## REQUIRED WORK
The goal is an unaltered copy of the records below, minus any images.
--- INFORMATION GIVEN Enclosed Below ---
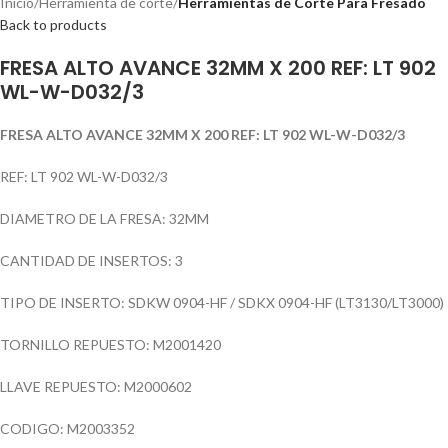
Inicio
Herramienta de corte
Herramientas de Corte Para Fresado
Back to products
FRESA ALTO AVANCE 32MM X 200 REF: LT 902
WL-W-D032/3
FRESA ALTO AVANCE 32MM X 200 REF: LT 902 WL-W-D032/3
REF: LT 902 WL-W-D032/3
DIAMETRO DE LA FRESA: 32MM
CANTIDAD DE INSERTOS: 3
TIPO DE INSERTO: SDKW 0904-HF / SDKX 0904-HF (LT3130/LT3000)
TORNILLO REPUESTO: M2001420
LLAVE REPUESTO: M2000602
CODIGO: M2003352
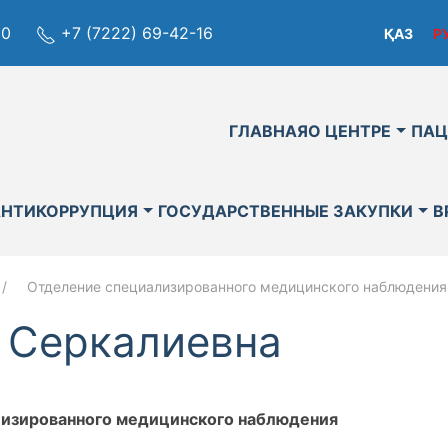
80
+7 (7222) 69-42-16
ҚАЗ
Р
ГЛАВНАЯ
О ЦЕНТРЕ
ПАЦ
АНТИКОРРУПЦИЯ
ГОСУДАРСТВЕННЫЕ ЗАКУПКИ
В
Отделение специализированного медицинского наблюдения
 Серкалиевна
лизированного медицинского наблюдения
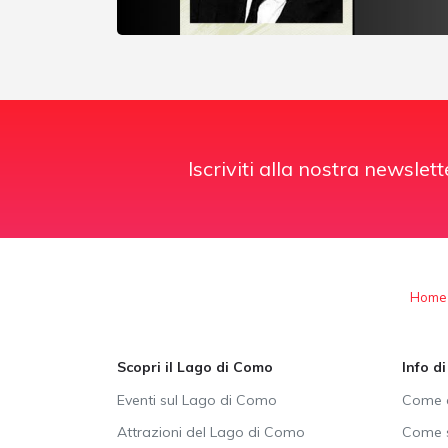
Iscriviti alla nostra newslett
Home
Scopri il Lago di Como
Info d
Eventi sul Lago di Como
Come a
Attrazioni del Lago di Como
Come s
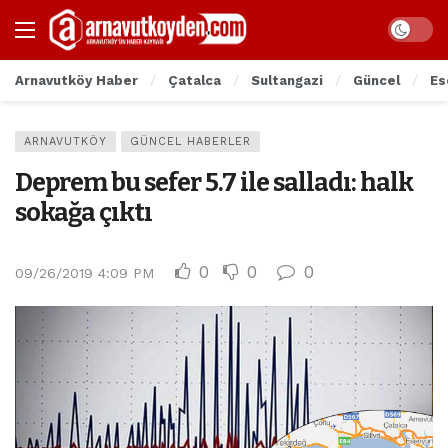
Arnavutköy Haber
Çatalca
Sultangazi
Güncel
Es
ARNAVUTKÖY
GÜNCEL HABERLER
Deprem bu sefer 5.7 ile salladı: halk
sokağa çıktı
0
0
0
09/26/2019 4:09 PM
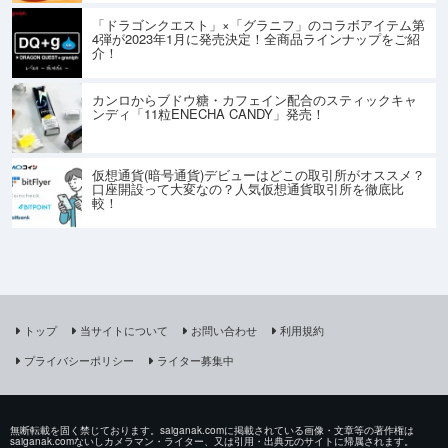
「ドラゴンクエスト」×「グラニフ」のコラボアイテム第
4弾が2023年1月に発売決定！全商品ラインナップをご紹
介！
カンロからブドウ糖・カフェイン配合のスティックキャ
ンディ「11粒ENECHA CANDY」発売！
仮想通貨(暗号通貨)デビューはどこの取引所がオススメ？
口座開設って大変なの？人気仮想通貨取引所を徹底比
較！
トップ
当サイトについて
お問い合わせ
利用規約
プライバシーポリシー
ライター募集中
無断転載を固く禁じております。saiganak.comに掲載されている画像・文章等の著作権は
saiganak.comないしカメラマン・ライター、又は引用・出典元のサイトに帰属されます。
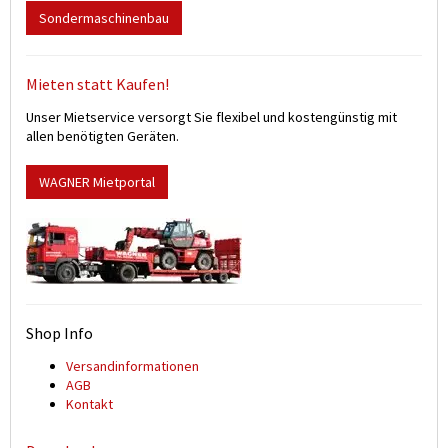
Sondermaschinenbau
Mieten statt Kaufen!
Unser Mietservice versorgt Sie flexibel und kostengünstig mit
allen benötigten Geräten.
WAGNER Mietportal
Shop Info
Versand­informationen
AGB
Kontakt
--- End of Enclosed INFORMATION GIVEN ---
## RESPONSE TO THE EXERCISE
Inicio
Herramienta de corte
Herramientas de Corte Para Fresado
Back to products
FRESA ALTO AVANCE 32MM X 200 REF: LT 902
WL-W-D032/3
FRESA ALTO AVANCE 32MM X 200 REF: LT 902 WL-W-D032/3
REF: LT 902 WL-W-D032/3
DIAMETRO DE LA FRESA: 32MM
CANTIDAD DE INSERTOS: 3
TIPO DE INSERTO: SDKW 0904-HF / SDKX 0904-HF (LT3130/LT3000)
TORNILLO REPUESTO: M2001420
LLAVE REPUESTO: M2000602
CODIGO: M2003352
80
+7 (7222) 69-42-16
ҚАЗ
Р
ГЛАВНАЯ
О ЦЕНТРЕ
ПАЦ
АНТИКОРРУПЦИЯ
ГОСУДАРСТВЕННЫЕ ЗАКУПКИ
В
Отделение специализированного медицинского наблюдения
 Серкалиевна
лизированного медицинского наблюдения
Iscriviti alla nostra newslett
Home
Scopri il Lago di Como
Info d
Eventi sul Lago di Como
Come a
Attrazioni del Lago di Como
Come s
Arnavutköy Haber
Çatalca
Sultangazi
Güncel
Es
ARNAVUTKÖY
GÜNCEL HABERLER
Deprem bu sefer 5.7 ile salladı: halk
sokağa çıktı
0
0
0
09/26/2019 4:09 PM
「ドラゴンクエスト」×「グラニフ」のコラボアイテム第
4弾が2023年1月に発売決定！全商品ラインナップをご紹
介！
カンロからブドウ糖・カフェイン配合のスティックキャ
ンディ「11粒ENECHA CANDY」発売！
仮想通貨(暗号通貨)デビューはどこの取引所がオススメ？
口座開設って大変なの？人気仮想通貨取引所を徹底比
較！
トップ
当サイトについて
お問い合わせ
利用規約
プライバシーポリシー
ライター募集中
無断転載を固く禁じております。saiganak.comに掲載されている画像・文章等の著作権は
saiganak.comないしカメラマン・ライター、又は引用・出典元のサイトに帰属されます。
Sondermaschinenbau
Mieten statt Kaufen!
Unser Mietservice versorgt Sie flexibel und kostengünstig mit
allen benötigten Geräten.
WAGNER Mietportal
Shop Info
Versand­informationen
AGB
Kontakt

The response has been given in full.